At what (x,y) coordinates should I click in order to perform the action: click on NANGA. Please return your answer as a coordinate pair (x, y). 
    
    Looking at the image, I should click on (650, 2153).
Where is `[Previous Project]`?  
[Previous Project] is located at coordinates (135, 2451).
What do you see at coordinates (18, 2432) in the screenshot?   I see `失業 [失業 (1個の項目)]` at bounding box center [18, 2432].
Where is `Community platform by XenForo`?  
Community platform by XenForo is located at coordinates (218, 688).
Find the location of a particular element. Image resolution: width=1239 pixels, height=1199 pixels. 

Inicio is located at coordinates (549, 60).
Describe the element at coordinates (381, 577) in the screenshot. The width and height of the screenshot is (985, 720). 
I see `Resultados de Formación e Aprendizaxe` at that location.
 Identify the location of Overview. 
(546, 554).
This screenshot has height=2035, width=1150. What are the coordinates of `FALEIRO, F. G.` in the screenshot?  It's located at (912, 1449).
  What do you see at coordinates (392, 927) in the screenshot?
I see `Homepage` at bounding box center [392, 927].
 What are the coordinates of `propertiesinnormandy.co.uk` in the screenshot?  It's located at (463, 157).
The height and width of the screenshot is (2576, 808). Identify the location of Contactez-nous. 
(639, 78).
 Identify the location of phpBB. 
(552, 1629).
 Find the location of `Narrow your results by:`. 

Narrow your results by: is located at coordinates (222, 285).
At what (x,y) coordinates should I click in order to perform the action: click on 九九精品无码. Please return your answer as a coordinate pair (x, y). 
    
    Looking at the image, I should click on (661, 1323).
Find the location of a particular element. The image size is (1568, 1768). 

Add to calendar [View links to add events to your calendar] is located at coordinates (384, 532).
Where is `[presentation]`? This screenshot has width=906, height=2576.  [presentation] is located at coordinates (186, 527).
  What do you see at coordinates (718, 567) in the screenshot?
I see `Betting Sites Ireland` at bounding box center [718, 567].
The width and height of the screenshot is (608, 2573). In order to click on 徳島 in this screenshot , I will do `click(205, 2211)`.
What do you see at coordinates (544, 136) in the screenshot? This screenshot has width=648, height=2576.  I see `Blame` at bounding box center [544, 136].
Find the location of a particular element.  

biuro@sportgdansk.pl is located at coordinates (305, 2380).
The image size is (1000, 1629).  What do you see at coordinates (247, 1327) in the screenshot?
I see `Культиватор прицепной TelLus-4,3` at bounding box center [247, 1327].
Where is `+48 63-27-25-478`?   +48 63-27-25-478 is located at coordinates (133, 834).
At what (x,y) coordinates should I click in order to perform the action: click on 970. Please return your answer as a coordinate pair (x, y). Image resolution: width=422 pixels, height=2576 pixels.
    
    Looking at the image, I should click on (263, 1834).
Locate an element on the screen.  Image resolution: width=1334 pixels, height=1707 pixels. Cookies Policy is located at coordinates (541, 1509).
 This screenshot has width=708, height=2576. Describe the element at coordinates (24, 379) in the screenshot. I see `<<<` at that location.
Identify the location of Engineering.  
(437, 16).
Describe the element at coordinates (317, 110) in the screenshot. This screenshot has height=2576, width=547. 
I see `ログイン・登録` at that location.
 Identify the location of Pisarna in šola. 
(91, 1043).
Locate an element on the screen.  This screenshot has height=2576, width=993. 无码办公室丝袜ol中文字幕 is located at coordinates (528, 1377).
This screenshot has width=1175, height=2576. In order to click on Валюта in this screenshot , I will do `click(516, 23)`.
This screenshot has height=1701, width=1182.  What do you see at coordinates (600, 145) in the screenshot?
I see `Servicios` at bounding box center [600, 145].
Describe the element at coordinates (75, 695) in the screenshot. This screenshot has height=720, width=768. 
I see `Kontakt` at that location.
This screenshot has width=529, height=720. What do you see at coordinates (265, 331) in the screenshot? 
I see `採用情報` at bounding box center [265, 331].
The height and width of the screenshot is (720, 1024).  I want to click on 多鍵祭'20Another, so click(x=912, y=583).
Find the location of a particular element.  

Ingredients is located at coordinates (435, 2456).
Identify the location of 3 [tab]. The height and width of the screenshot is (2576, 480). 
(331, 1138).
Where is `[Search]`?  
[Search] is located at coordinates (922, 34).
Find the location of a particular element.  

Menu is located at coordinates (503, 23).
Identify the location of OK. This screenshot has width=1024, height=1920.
-.-.-
Now that the records have been shown, restate each one word for word.

At what (x,y) coordinates should I click in order to perform the action: click on NANGA. Please return your answer as a coordinate pair (x, y). 
    
    Looking at the image, I should click on (650, 2153).
Where is `[Previous Project]`?  
[Previous Project] is located at coordinates (135, 2451).
What do you see at coordinates (18, 2432) in the screenshot?   I see `失業 [失業 (1個の項目)]` at bounding box center [18, 2432].
Where is `Community platform by XenForo`?  
Community platform by XenForo is located at coordinates (218, 688).
Find the location of a particular element. Image resolution: width=1239 pixels, height=1199 pixels. 

Inicio is located at coordinates (549, 60).
Describe the element at coordinates (381, 577) in the screenshot. The width and height of the screenshot is (985, 720). 
I see `Resultados de Formación e Aprendizaxe` at that location.
 Identify the location of Overview. 
(546, 554).
This screenshot has height=2035, width=1150. What are the coordinates of `FALEIRO, F. G.` in the screenshot?  It's located at (912, 1449).
  What do you see at coordinates (392, 927) in the screenshot?
I see `Homepage` at bounding box center [392, 927].
 What are the coordinates of `propertiesinnormandy.co.uk` in the screenshot?  It's located at (463, 157).
The height and width of the screenshot is (2576, 808). Identify the location of Contactez-nous. 
(639, 78).
 Identify the location of phpBB. 
(552, 1629).
 Find the location of `Narrow your results by:`. 

Narrow your results by: is located at coordinates (222, 285).
At what (x,y) coordinates should I click in order to perform the action: click on 九九精品无码. Please return your answer as a coordinate pair (x, y). 
    
    Looking at the image, I should click on (661, 1323).
Find the location of a particular element. The image size is (1568, 1768). 

Add to calendar [View links to add events to your calendar] is located at coordinates (384, 532).
Where is `[presentation]`? This screenshot has width=906, height=2576.  [presentation] is located at coordinates (186, 527).
  What do you see at coordinates (718, 567) in the screenshot?
I see `Betting Sites Ireland` at bounding box center [718, 567].
The width and height of the screenshot is (608, 2573). In order to click on 徳島 in this screenshot , I will do `click(205, 2211)`.
What do you see at coordinates (544, 136) in the screenshot? This screenshot has width=648, height=2576.  I see `Blame` at bounding box center [544, 136].
Find the location of a particular element.  

biuro@sportgdansk.pl is located at coordinates (305, 2380).
The image size is (1000, 1629).  What do you see at coordinates (247, 1327) in the screenshot?
I see `Культиватор прицепной TelLus-4,3` at bounding box center [247, 1327].
Where is `+48 63-27-25-478`?   +48 63-27-25-478 is located at coordinates (133, 834).
At what (x,y) coordinates should I click in order to perform the action: click on 970. Please return your answer as a coordinate pair (x, y). Image resolution: width=422 pixels, height=2576 pixels.
    
    Looking at the image, I should click on (263, 1834).
Locate an element on the screen.  Image resolution: width=1334 pixels, height=1707 pixels. Cookies Policy is located at coordinates (541, 1509).
 This screenshot has width=708, height=2576. Describe the element at coordinates (24, 379) in the screenshot. I see `<<<` at that location.
Identify the location of Engineering.  
(437, 16).
Describe the element at coordinates (317, 110) in the screenshot. This screenshot has height=2576, width=547. 
I see `ログイン・登録` at that location.
 Identify the location of Pisarna in šola. 
(91, 1043).
Locate an element on the screen.  This screenshot has height=2576, width=993. 无码办公室丝袜ol中文字幕 is located at coordinates (528, 1377).
This screenshot has width=1175, height=2576. In order to click on Валюта in this screenshot , I will do `click(516, 23)`.
This screenshot has height=1701, width=1182.  What do you see at coordinates (600, 145) in the screenshot?
I see `Servicios` at bounding box center [600, 145].
Describe the element at coordinates (75, 695) in the screenshot. This screenshot has height=720, width=768. 
I see `Kontakt` at that location.
This screenshot has width=529, height=720. What do you see at coordinates (265, 331) in the screenshot? 
I see `採用情報` at bounding box center [265, 331].
The height and width of the screenshot is (720, 1024).  I want to click on 多鍵祭'20Another, so click(x=912, y=583).
Find the location of a particular element.  

Ingredients is located at coordinates (435, 2456).
Identify the location of 3 [tab]. The height and width of the screenshot is (2576, 480). 
(331, 1138).
Where is `[Search]`?  
[Search] is located at coordinates (922, 34).
Find the location of a particular element.  

Menu is located at coordinates (503, 23).
Identify the location of OK. This screenshot has width=1024, height=1920.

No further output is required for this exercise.